Codename Firefly
by CJ Daugherty
An extract from
It was late and Gray was running through the frozen dark. Around her the woods crowded in, thick and threatening, branches stretching out as if to grab her. The moon had disappeared behind the clouds some time ago, leaving her stumbling along a path she could barely see. It had rained all day and now the December night was turning the raindrops to ice.
As she skidded around a bend in the path, the wind picked up, dropping a shower of frozen water from the sodden pine needles, and sending ice down her spine.
With each step, she thought of the people who had brought her to this place. Her mother – the prime minister. Her father – the spy. And the men who’d tried to kill her – the deputy prime minister and a shadowy group of traitors who wanted power at any cost. They had betrayed their own country and they would do it again.
Thinking of them made her angry. Anger kept her warm.
It was the only way she was getting through this.

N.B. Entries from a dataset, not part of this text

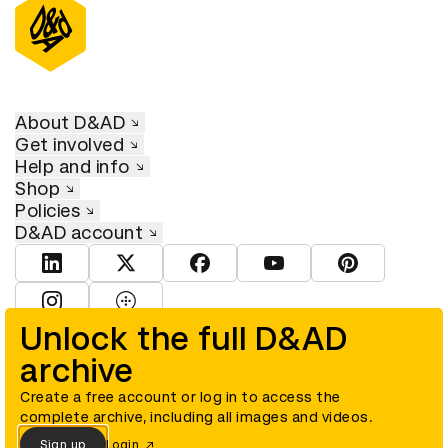
About D&AD
Get involved
Help and info
Shop
Policies
D&AD account
View D&AD LinkedIn
View D&AD Twitter
View D&AD Facebook
View D&AD YouTube
View D&AD Pint
View D&AD Instagram
View D&AD The Dots
Unlock the full D&AD
archive
© D&AD. All rights reserved. D&AD is a registered charity (charity
number 305992) and a company limited, and registered in England
and Wales (registered number 00883234).
Create a free account or log in to access the
complete archive, including all images and videos.
Sign up
Login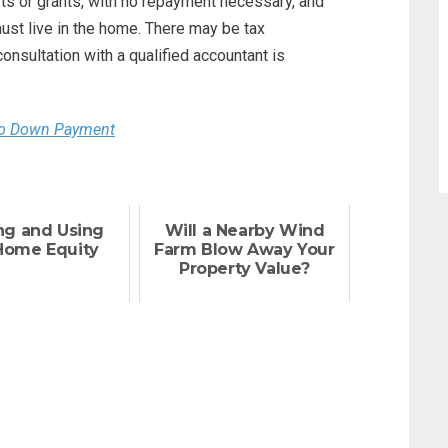
fts or grants, with no repayment necessary, and
ust live in the home. There may be tax
consultation with a qualified accountant is
No Down Payment
ng and Using
Will a Nearby Wind
Home Equity
Farm Blow Away Your
Property Value?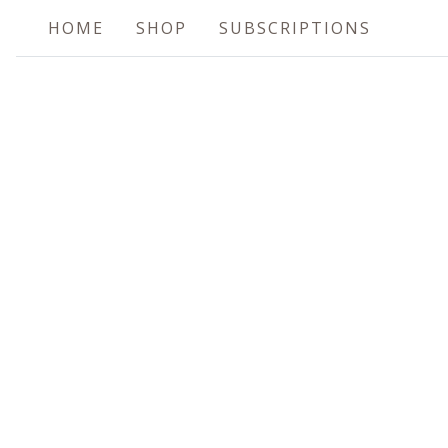
HOME
SHOP
SUBSCRIPTIONS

All she wanted was to go home.
But where was home? Not the prime minister’s residence at Number 10 Downing Street where she’d lived until she came here, but the south London flat she’d shared with her mother before she was chosen to run the country. If she closed her eyes, she could see the comfortable worn rugs and the long navy sofa, cushions flattened into a cosy nest. Her little room on the top floor, with its view of tree tops, chimneys, and red brick houses.
The memory was so strong for a fleeting instant, she could almost smell its toast and marmalade morning scent. Feel the warm sun flooding through the windows on a summer day…
A snapping sound jerked her from her reverie.
Gray stopped and whipped around. Trees towered beside her, dark and inscrutable, fringed by dried bracken turned russet by the cold. Beneath them, nothing stirred.
Some long-buried instinct made the fine hairs on the back of her neck rise. That sound had been made by a person moving carefully. But not carefully enough.
The attack was coming.
Her heart began to race.
There was no time to think. Already breathless, she pelted as fast as she dared down the uneven path, trying to remember everything she’d been taught. But her mind had gone blank. Her chest tightened until she could barely draw a breath.
Sweat stung her eyes and raindrops chilled her face. The thumping of her trainers sounded unnervingly loud in the silent woods – a neon sign flashing an arrow. “Here she is! Here’s the prime minister’s daughter! Come and kill her.”
She glanced to the right and saw something moving in the bushes. A shadow shifting just out of sight.
Above the rasping of her breath and thudthudthud of her heart, she thought she could detect the hiss of disturbed branches as someone closed in.
Panicked now, she turned to look back and instantly tripped over a fallen tree branch. She went sprawling, landing so hard the rough earth scraped her hands and burned her knees. Barely aware of the pain, she scrambled back to her feet and lurched forward. But it was already too late.
A figure clad all in black burst out of the shadows onto the path just ahead of her.
Gray froze.
All dressed in black. A knife in his hand…
She couldn’t move. She felt as cold and dead as the winter ground she stood on.
“Leave me alone.” The words came out in a breath, lost on the breeze.
But he wasn’t going to leave her alone. He advanced on her steadily, his features hidden behind a balaclava, empty hands twitching at his sides.
No knife, she realised, distantly. And then he was upon her.